Exercise details: Using the data below, return the stretch from the line that contains "Pasan recursos de la" through the line that contains "Related Stories", both included, exactly as it stands and nothing beyond it.

Source material:
⟨
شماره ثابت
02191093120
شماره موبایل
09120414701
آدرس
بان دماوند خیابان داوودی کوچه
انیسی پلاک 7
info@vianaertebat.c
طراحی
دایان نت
⟩
⟨
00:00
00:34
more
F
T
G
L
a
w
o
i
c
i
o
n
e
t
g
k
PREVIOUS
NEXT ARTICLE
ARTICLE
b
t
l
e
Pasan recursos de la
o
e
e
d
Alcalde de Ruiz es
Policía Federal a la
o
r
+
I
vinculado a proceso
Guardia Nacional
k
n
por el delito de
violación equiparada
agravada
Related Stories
⟩
Exercise output:
Pasan recursos de la
o
e
e
d
Alcalde de Ruiz es
Policía Federal a la
o
r
+
I
vinculado a proceso
Guardia Nacional
k
n
por el delito de
violación equiparada
agravada
Related Stories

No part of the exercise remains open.